Abstract

Adaptable methods for representing higher-order data with various features and high dimensionality have been demanded by the increasing usage of multi-sensor technologies and the emergence of large data sets. Arrays of multi-dimensional data, known as tensors, can be found in a variety of applications. Standard data that depicts things from a single point of view lacks the semantic richness, utility, and complexity of multi-dimensional data. Research into multi-clustering has taken off since traditional clustering methods are unable to handle large datasets.
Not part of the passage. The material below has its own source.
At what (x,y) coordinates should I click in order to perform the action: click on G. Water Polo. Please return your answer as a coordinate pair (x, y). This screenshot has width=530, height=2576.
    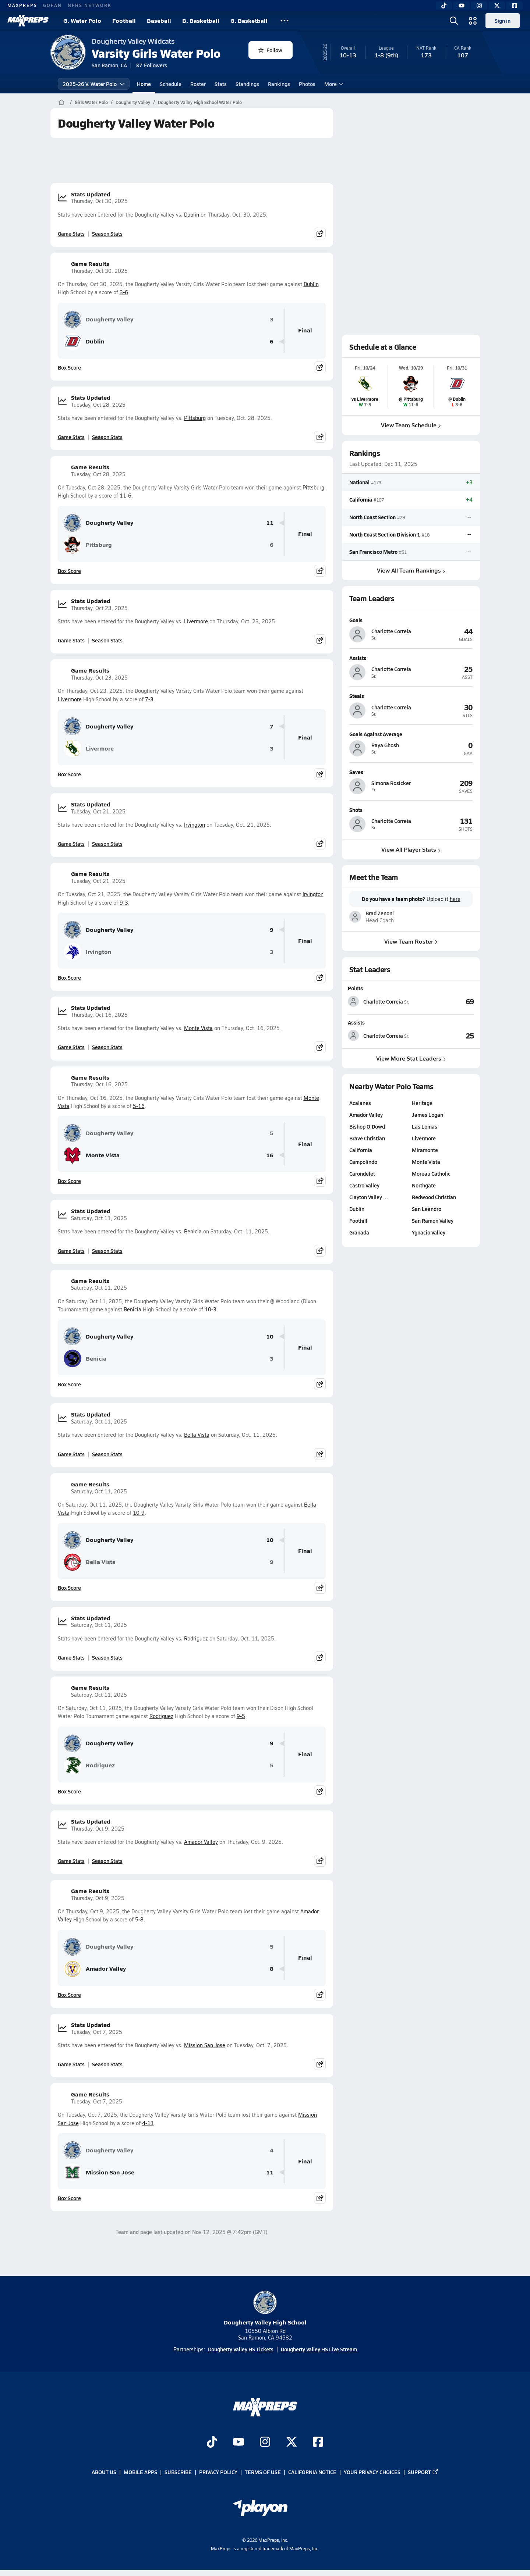
    Looking at the image, I should click on (82, 20).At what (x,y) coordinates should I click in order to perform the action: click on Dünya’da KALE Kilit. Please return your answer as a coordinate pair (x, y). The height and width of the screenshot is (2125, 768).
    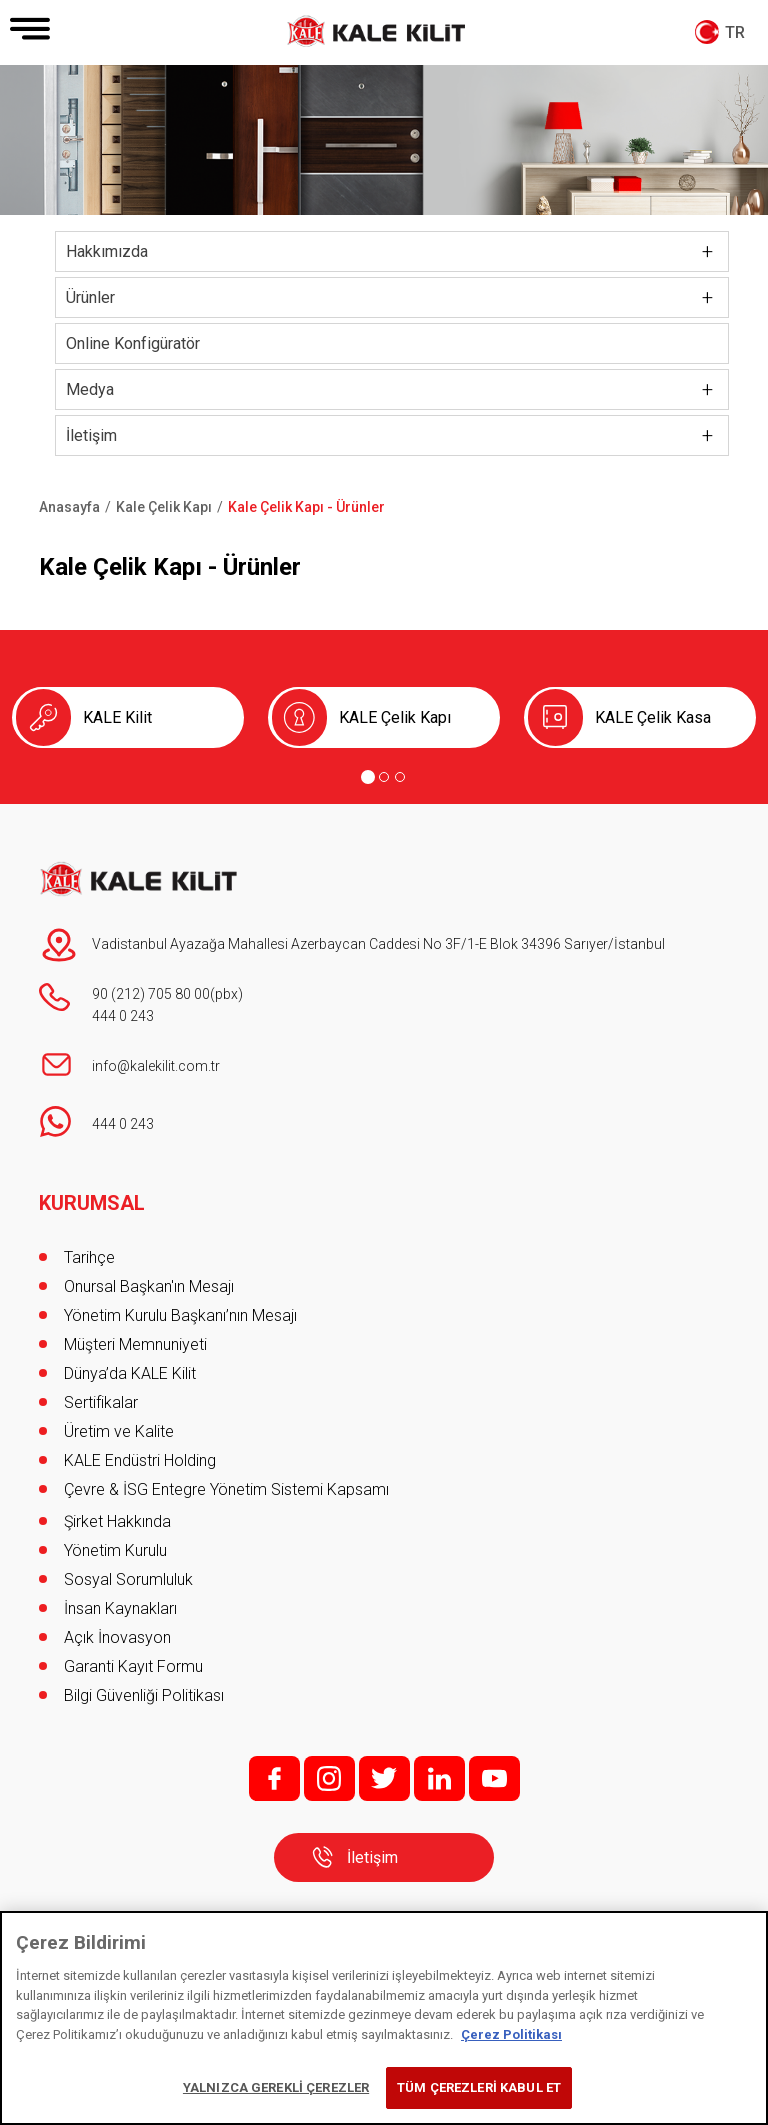
    Looking at the image, I should click on (130, 1373).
There are three main kinds of multi-clustering algorithms: Self-weighted Multiview Clustering (SwMC), Latent Multi-view Subspace Clustering (LMSC), and Multi-view Subspace Clustering with Intactness-Aware Similarity (MSC IAS) that are explored in this paper. To evaluate their performance, we do in-depth tests on seven real-world datasets. The three most important metrics Accuracy (ACC), normalized mutual information (NMI), and purity are grouped. Furthermore, traditional Principal Component Analysis (PCA) cannot uncover hidden components within multi-dimensional data. For this purpose, tensor decomposition algorithms have been presented that are flexible in terms of constraint selection and extract more broad latent components. In this examination, we also go through the various tensor decomposition methods, with an emphasis on the issues that classical PCA is designed to solve. Various tensor models are also tested for dimensionality reduction and supervised learning applications in the experiments presented here.